Task requirements: Please return every record below exactly as it stands.

Data for the task:
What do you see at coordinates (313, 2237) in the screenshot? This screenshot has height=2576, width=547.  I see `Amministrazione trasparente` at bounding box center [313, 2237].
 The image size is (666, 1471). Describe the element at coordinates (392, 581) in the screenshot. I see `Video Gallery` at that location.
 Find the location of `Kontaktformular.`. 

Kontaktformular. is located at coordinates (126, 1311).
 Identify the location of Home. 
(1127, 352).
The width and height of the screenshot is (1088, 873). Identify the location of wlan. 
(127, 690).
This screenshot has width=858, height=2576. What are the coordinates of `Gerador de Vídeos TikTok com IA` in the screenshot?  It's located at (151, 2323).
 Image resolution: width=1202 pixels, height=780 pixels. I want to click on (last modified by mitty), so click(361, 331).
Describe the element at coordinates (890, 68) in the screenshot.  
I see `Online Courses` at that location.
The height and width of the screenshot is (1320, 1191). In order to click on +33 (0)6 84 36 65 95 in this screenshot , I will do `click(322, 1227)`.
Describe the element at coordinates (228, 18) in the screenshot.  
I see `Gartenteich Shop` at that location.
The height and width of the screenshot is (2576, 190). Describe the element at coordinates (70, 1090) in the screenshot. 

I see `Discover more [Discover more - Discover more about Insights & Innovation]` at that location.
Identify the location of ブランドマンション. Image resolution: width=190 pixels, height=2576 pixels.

Expected answer:
What do you see at coordinates (313, 2237) in the screenshot? This screenshot has height=2576, width=547.  I see `Amministrazione trasparente` at bounding box center [313, 2237].
 The image size is (666, 1471). Describe the element at coordinates (392, 581) in the screenshot. I see `Video Gallery` at that location.
 Find the location of `Kontaktformular.`. 

Kontaktformular. is located at coordinates (126, 1311).
 Identify the location of Home. 
(1127, 352).
The width and height of the screenshot is (1088, 873). Identify the location of wlan. 
(127, 690).
This screenshot has width=858, height=2576. What are the coordinates of `Gerador de Vídeos TikTok com IA` in the screenshot?  It's located at (151, 2323).
 Image resolution: width=1202 pixels, height=780 pixels. I want to click on (last modified by mitty), so click(361, 331).
Describe the element at coordinates (890, 68) in the screenshot.  
I see `Online Courses` at that location.
The height and width of the screenshot is (1320, 1191). In order to click on +33 (0)6 84 36 65 95 in this screenshot , I will do `click(322, 1227)`.
Describe the element at coordinates (228, 18) in the screenshot.  
I see `Gartenteich Shop` at that location.
The height and width of the screenshot is (2576, 190). Describe the element at coordinates (70, 1090) in the screenshot. 

I see `Discover more [Discover more - Discover more about Insights & Innovation]` at that location.
Identify the location of ブランドマンション. Image resolution: width=190 pixels, height=2576 pixels.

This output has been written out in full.